« J’ai noté dans mon précédent billet que, en l’absence d’austérité budgétaire, les Etats-Unis, le Royaume-Uni et la zone euro pourraient actuellement être à des niveaux de production supérieurs aux estimations actuelles de la production potentielle ou naturelle. (…) En d’autres termes l’écart de production (output gap) serait positif et non pas négatif comme il l’est actuellement. (…) Sans l’austérité budgétaire, les banques centrales auraient déjà relevé leurs taux d’intérêt. Mais (…) la production potentielle est-elle réellement indépendante de la trajectoire effective de la production ?

Dans une vue stylisée de la macroéconomie, les deux sont indépendantes. Le potentiel productif mesure ce qu’une économie produirait si elle employait la totalité du travail et du capital disponibles en utilisant la technologie qui serait elle-même indépendante des niveaux courants et passés de la production. Vous pouvez dire la même chose autrement, en parlant de production naturelle, c’est-à-dire du niveau de production pour lequel les individus travaillent autant qu’ils le veulent, étant donnés les salaires réels qui correspondent à l’équilibre du marché, etc.

Nous savons que la vue stylisée est fausse pour plusieurs raisons. Les travailleurs qui ont été au chômage peuvent perdre en compétences. Les entreprises qui sont forcées de réduire leur investissement au cours d’une récession peuvent ne pas chercher à reconstituer rapidement leurs capacités de production. Cependant il y a d’autres raisons nous amenant à penser que c’est faux, même si elles sont bien plus difficiles de quantifier. En l’occurrence, si l’investissement chute lors d’une récession, les nouvelles technologies, qui doivent être incorporées dans les nouvelles machines, peuvent ainsi échouer à émerger et à se diffuser, si bien que le taux de progrès technique peut décliner.

Ces processus peuvent être d’une importance limitée lors des expansions et effondrements normaux (peu sévères et de courte durée). Cependant, suite à une sévère récession, ils peuvent devenir plus importants. Comme plusieurs l’ont noté (par exemple Larry Ball), les estimations du taux de croissance du potentiel productif réalisées par des organisations comme l’OCDE et le FMI ont été substantiellement révisées à la baisse depuis la Grande Récession. Plus la récession est sévère, plus la chute du potentiel est forte. (...) Pour interpréter cela comme une réduction graduelle du côté de l’offre du taux du progrès technique (et pour éviter ainsi de supposer une régression technologique), ces organisations ont eu à réviser leur estimations des écarts de production d’avant-crise, si bien qu’elles finissent pas fournir des chiffres franchement absurdes. Il est bien plus probable que les estimations du potentiel productif soient fortement influencées par les niveaux courants de la production.

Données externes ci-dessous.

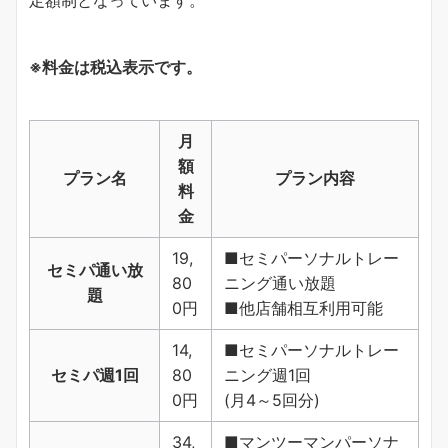
定額制となっています。
※料金は税込表示です。
月
額
プラン名
プラン内容
料
金
19,
■セミパーソナルトレー
セミパ通い放
80
ニング通い放題
題
0円
■他店舗相互利用可能
14,
■セミパーソナルトレー
セミパ週1回
80
ニング週1回
0円
(月4～5回分)
34,
■マンツーマンパーソナ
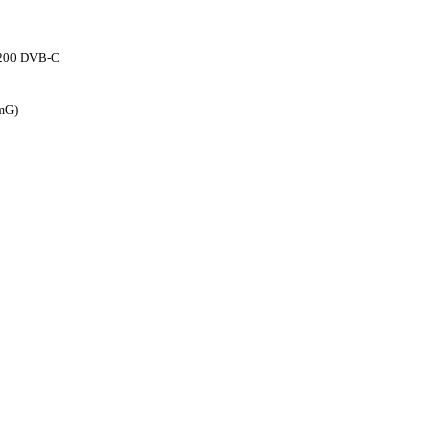
 1200 DVB-C
omG)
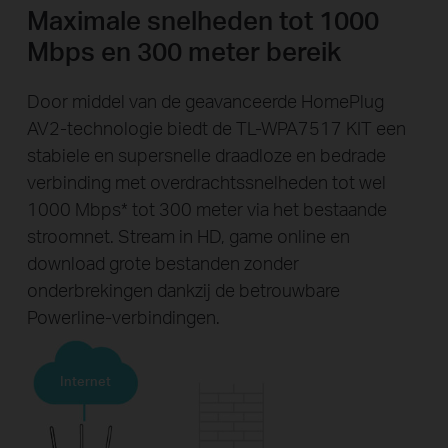
Maximale snelheden tot 1000
Mbps en 300 meter bereik
Door middel van de geavanceerde HomePlug
AV2-technologie biedt de TL-WPA7517 KIT een
stabiele en supersnelle draadloze en bedrade
verbinding met overdrachtssnelheden tot wel
1000 Mbps
*
tot 300 meter via het bestaande
stroomnet. Stream in HD, game online en
download grote bestanden zonder
onderbrekingen dankzij de betrouwbare
Powerline-verbindingen.
Internet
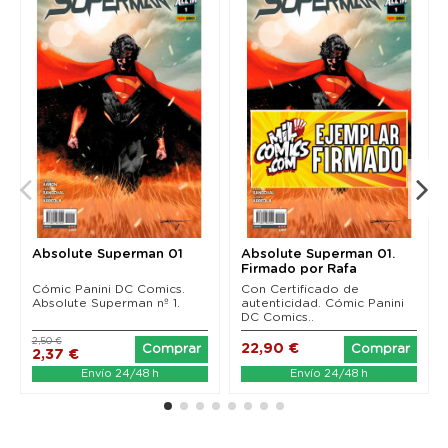
Absolute Superman 01
Absolute Superman 01.
Firmado por Rafa
Sandoval.
Cómic Panini DC Comics.
Con Certificado de
Absolute Superman nº 1.
autenticidad. Cómic Panini
DC Comics..
2,50 €
22,90 €
Comprar
Comprar
2,37 €
Envío 24/48 h
Envío 24/48 h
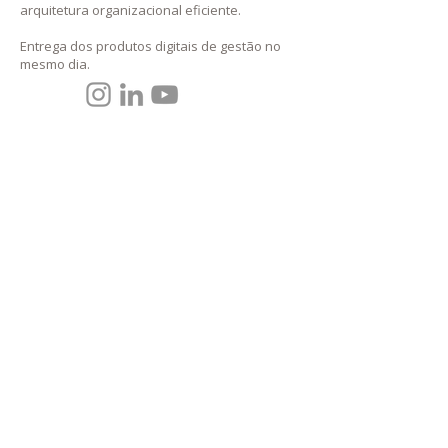
arquitetura organizacional eficiente.
Entrega dos prod
utos digitais de gestão no
mesmo dia.
Manaus | São Paulo
(92) 3656-2752/2452
(92) 98123-7488
contato@mbconsultoria.com
Política de Devolução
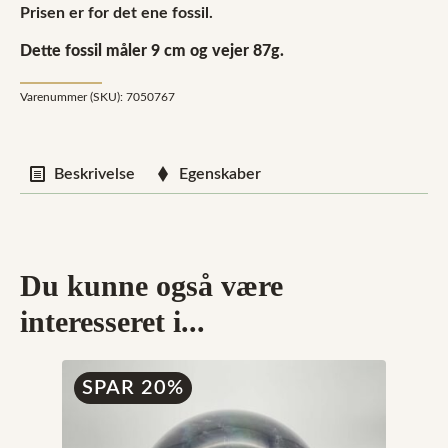
Prisen er for det ene fossil.
Dette fossil måler 9 cm og vejer 87g.
Varenummer (SKU):
7050767
Beskrivelse
Egenskaber
Du kunne også være
interesseret i...
SPAR 20%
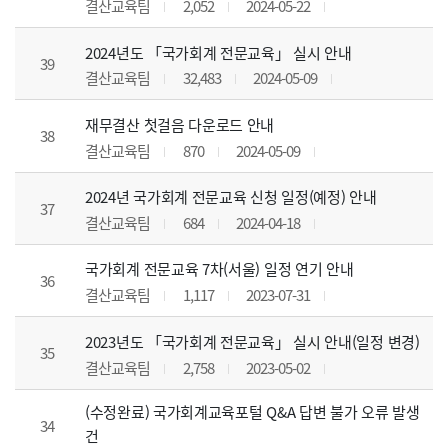
결산교육팀
2,052
2024-05-22
2024년도 「국가회계 전문교육」 실시 안내
39
결산교육팀
32,483
2024-05-09
재무결산 첫걸음 다운로드 안내
38
결산교육팀
870
2024-05-09
2024년 국가회계 전문교육 신청 일정(예정) 안내
37
결산교육팀
684
2024-04-18
국가회계 전문교육 7차(서울) 일정 연기 안내
36
결산교육팀
1,117
2023-07-31
2023년도 「국가회계 전문교육」 실시 안내(일정 변경)
35
결산교육팀
2,758
2023-05-02
(수정완료) 국가회계교육포털 Q&A 답변 불가 오류 발생
34
건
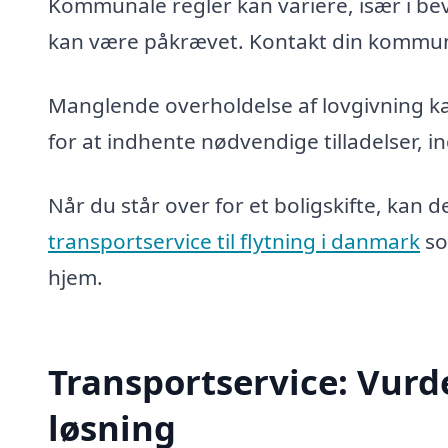
Kommunale regler kan variere, især i be
kan være påkrævet. Kontakt din kommune
Manglende overholdelse af lovgivning kan 
for at indhente nødvendige tilladelser, 
Når du står over for et boligskifte, kan d
transportservice til flytning i danmark
so
hjem.
Transportservice: Vurd
løsning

Si c’est vrai, c’est en un sens optimiste. Le processus pourrait s’inverser. Nous pouvons davantage stimuler l’économie que ce que la plupart des estimations de l’écart de production le suggèrent et les estimations du potentiel productif augmenteraient aussi avec cette relance. Comme je l’ai dit à plusieurs reprises, nous devons par conséquent explorer cette possibilité (notamment parce qu’il y a de larges coûts associés à la sous-estimation du potentiel) en maintenant la politique aussi expansionniste que possible jusqu’à ce que l’inflation accélère fortement et nous indique ainsi que nous sommes allés aussi loin que nous le pouvions. Mais cela soulève une autre question. Si nous avons la capacité de produire bien plus, pourquoi la demande est-elle si faible, quand les taux d’intérêt restent à la borne inférieure zéro ?

Il est possible de construire des modèles sophistiqués d’équilibres multiples où les croyances (les esprits animaux si vous voulez) peuvent nous faire passer d’un équilibre à l’autre. Roger Farmer est le meilleur exemple d’économiste qui ait exploré cette possibilité (voir aussi un récent billet de David Andolfatto). Je veux juste ici faire une simple observation nous amenant à prendre une telle possibilité au sérieux. La plus large composante de la demande agrégée est la consommation et la consommation dépend du revenu attendu, qui peut lui-même dépendre de la production courante et par conséquent de la demande agrégée. La macroéconomie est une histoire d’équilibres multiples autoréalisateurs.

Cette possibilité est plutôt limitée du côté supérieur. Les biens sont produits avec du capital et du travail et les travailleurs, à un certain moment, vont commencer à exiger des hausses de salaires pour travailler plus longtemps, ce qui génère de l’inflation, si bien que la banque centrale resserre sa politique monétaire pour réduire la demande globale. Mais les mécanismes qui contiennent les croyances autoréalisatrices du côté inférieur sont moins efficaces. La politique monétaire a des difficultés à stimuler la demande si les taux d’intérêt nominaux sont à leur borne inférieure zéro, en particulier dans un monde où les banques centrales ciblent l’inflation. A la borne inférieure zéro, une inflation toujours plus basse peut devenir problématique en poussant les taux d’intérêt réels à la hausse, mais heureusement l’inflation peut être très visqueuse près de zéro. Les chômeurs peuvent quitter la population active (…) ou les salaires réels peuvent chuter si bien que les entreprises commencent à adopter des techniques plus intensives en main-d’œuvre. Pour toutes ces raisons, l’insuffisance de la demande peut persister, en partie dissimulée et pas forcément auto-correctrice.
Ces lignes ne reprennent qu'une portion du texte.